Of course, people try to use them anyway. Some (like Google) succeed. Others don’t. The practice of playing with verboten methods is heavily frowned upon – but if a newly discovered private method is any indication, Apple’s at least got a sense of humor about it.
A bit of background, first: As with any good SDK, the iPhone OS has a big huge bundle of documents that outlines every method available to developers – well, besides the secret ones. If no one is supposed to be using them, why tease their existence?
That doesn’t mean that they can’t be found, however. Developers can run a tool called “classdump” while running an application, and it’ll spill the beans on any private methods being used in the application.
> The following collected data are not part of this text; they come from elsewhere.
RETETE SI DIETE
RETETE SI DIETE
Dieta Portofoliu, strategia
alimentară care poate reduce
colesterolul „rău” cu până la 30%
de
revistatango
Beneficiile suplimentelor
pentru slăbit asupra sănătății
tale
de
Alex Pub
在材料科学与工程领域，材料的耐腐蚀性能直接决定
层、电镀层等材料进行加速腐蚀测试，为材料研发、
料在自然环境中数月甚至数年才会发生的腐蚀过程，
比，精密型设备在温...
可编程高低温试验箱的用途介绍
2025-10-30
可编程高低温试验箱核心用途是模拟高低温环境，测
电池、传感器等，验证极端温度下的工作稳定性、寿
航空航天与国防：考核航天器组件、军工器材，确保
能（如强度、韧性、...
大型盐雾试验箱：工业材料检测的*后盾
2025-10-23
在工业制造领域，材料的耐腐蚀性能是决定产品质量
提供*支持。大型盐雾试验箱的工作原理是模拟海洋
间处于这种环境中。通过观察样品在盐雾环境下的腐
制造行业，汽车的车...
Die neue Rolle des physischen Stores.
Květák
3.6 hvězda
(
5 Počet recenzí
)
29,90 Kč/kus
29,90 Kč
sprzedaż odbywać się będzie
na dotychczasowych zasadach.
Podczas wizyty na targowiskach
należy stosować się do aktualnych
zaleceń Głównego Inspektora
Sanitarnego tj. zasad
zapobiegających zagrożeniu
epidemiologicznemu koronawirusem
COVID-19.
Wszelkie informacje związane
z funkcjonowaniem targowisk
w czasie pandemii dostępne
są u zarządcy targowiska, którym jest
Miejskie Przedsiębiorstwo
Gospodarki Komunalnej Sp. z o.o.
When Erica Sadun ran a dump on the iPhone 3.0 OS, this little gem popped up:
00009 @interface UIViewController (UIViewControllerClassDumpWarning)
00010 – (void)attentionClassDumpUser:(id)fp8 yesItsUsAgain:(id)fp12 althoughSwizzlingAndOverridingPrivateMethodsIsFun:(id)fp16 itWasntMuchFunWhenYourAppStoppedWorking:(id)fp20 pleaseRefrainFromDoingSoInTheFutureOkayThanksBye:(id)fp24;
Sans all the extraneous characters, that method reads, “Yes, it’s us again. Although swizzling and overriding private methods is fun, it wasn’t much fun when your app stopped working. Please refrain from doing so in the future. Okay thanks bye.”
Yeah, it’s silly – but it’s a little easter-egg shout out to anyone looking for the next hush-hush way to give their app that little extra (and totally unauthorized) sparkle. 5 e-points to anyone who manages to work this method into an App-Store-Approved app.